When frozen then reset, nRF52840 RC osc/RTC doesn't tick and LFCLKSRC, etc doesn't init correctly

Our product is based on the Nordic nRF52840, running a fork of the v2.7.1 branch of Zephyr, using an external 32.768Khz oscillator for the sysclock/LFCLK.    This works fine at room temperature, starting with the internal RC osc, then correctly automatically switching transparently to the external oscillator.

We cold temperature tested the device a few ways using a freezer and also freeze spray.   When the device is frozen then reset (via Segger Ozone.J-Link or a Zephyr reset function), on startup the sysclock/LFCLK is set to the internal RC source and is not ticking (or at least the ARM's sysclokc/RTC thinks it isn't ticking.)    Because of this, the first time  k_sleep() is called it hangs until the board warms up and the LFCLK/RTC resumes ticking.      Some of the state/source registers for the LFCLK also seem to be messed up and even after the LFCLK starts ticking, in this case the ARM hw never switches from the RC to  external oscillator.    The  nRF52840 module and external osc are rated to -40C, so this stuff should work during our tests.  

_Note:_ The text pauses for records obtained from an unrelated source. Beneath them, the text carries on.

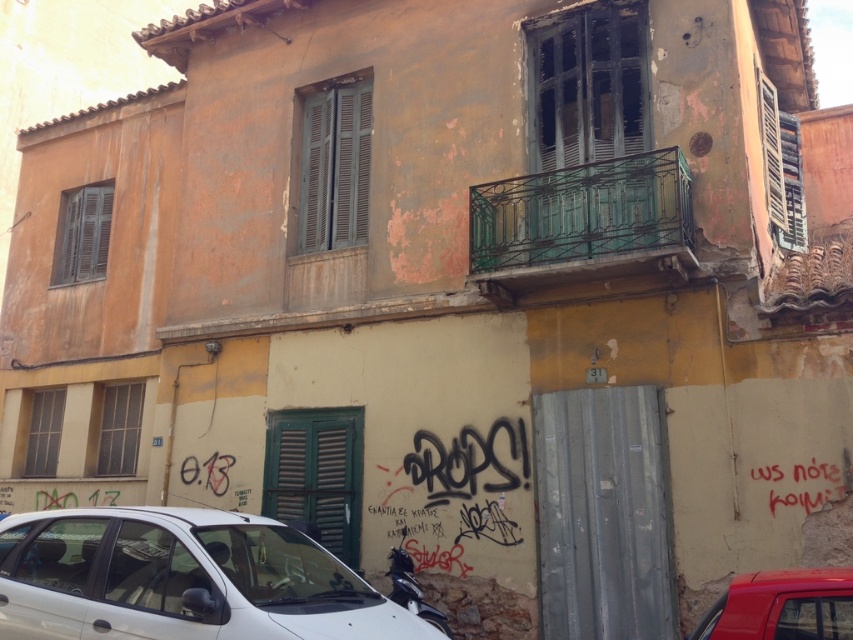 Which is in front, point (608, 35) or point (61, 269)?

Positioned in front is point (608, 35).

Locate an element on the screen. green painted wood at upper center is located at coordinates (590, 136).

I want to click on green painted wood at upper center, so click(x=590, y=136).

Can you confirm if green painted wood at upper center is positioned below shiny red car at lower right?

No, green painted wood at upper center is not below shiny red car at lower right.

Find the location of a particular element. The width and height of the screenshot is (853, 640). green painted wood at upper center is located at coordinates (590, 136).

I want to click on green painted wood at upper center, so click(590, 136).

Consider the image. Is white matte car at lower left to the right of matte gray shutters at center from the viewer's perspective?

No, white matte car at lower left is not to the right of matte gray shutters at center.

Between white matte car at lower left and matte gray shutters at center, which one has more height?

Standing taller between the two is matte gray shutters at center.

Which is in front, point (132, 604) or point (300, 244)?

Point (132, 604)

Find the location of a particular element. Image resolution: width=853 pixels, height=640 pixels. white matte car at lower left is located at coordinates (183, 579). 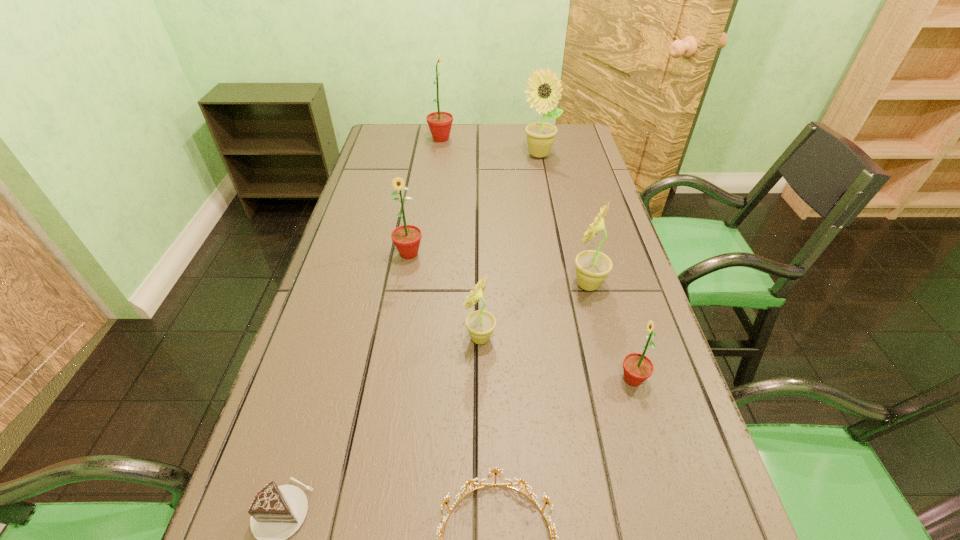 Locate an element on the screen. the rightmost green sunflower is located at coordinates pyautogui.click(x=637, y=367).

The height and width of the screenshot is (540, 960). Find the location of `the nearest sunflower`. the nearest sunflower is located at coordinates (x=637, y=367).

This screenshot has height=540, width=960. I want to click on vacant space located on the face of the farthest green sunflower, so click(x=475, y=139).

Find the location of `vacant space located 0.360m on the face of the farthest yellow sunflower`. vacant space located 0.360m on the face of the farthest yellow sunflower is located at coordinates (552, 227).

Locate an element on the screen. This screenshot has height=540, width=960. free region located on the face of the second nearest yellow sunflower is located at coordinates (432, 285).

Find the location of a particular element. This screenshot has height=540, width=960. vacant space located on the face of the second nearest yellow sunflower is located at coordinates (428, 285).

Locate an element on the screen. The image size is (960, 540). vacant space located on the face of the second nearest yellow sunflower is located at coordinates (541, 285).

Locate an element on the screen. vacant space located 0.240m on the face of the sixth nearest object is located at coordinates (395, 337).

Identify the location of free location located 0.130m on the face of the fourth nearest object. The height and width of the screenshot is (540, 960). (406, 338).

The width and height of the screenshot is (960, 540). In order to click on vacant space located 0.250m on the face of the fourth nearest object in this screenshot , I will do `click(351, 338)`. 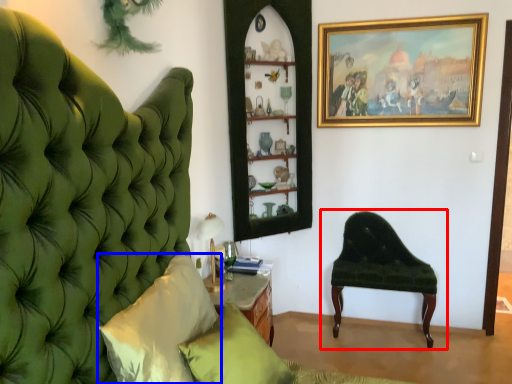 Question: Which point is further to the camera, chair (highlighted by a red box) or pillow (highlighted by a blue box)?

Choices:
 (A) chair
 (B) pillow

Answer: (A)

When the ARM's at room temp:

  • LFCLKSRC eventually runs off the 32.768Khz osc and works fine.
  • I get a dbg msg:  <dbg> clock_control.clkstarted_handle: lfclk: Clock started
  • The LFCLKSTAT register is $10000 before k_sleep, which means the LFXO oscillator is not running
    After k_sleep exits, LFCLKSTAT register is $10001, which means the LFXO oscillator is running

  • The LFCLK register is ticking (verified via counting ticks using Nordic's RTC driver)
  • k_sleeps work fine.

When the ARM's cold:

  • Both the application and the bootloader seem to be running the LFCLKSRC off the RC oscillator
  • I get a dbg msg:  <dbg> clock_control.clkstarted_handle: lfclk: Clock started
  • The LFCLKSTAT register is $10001 before sleep, which means the LFXO oscillator is the LFCLKSRC and is running (!)
    After sleep exits, LFCLKSTAT register is $10000, which means the LFXO oscillator is the LFCLKSRC and not running (!)

  • The LFCLK is not ticking (via counting ticks using Nordic's RTC driver)

  • k_sleep hangs until the ARM warms up   (the bootloader has no sleeps in it, that's why it doesn't hang)   The first k_sleep is in the application main() function

  • After the board warms, the LFCLK is ticking (verified via counting ticks using Nordic's RTC driver)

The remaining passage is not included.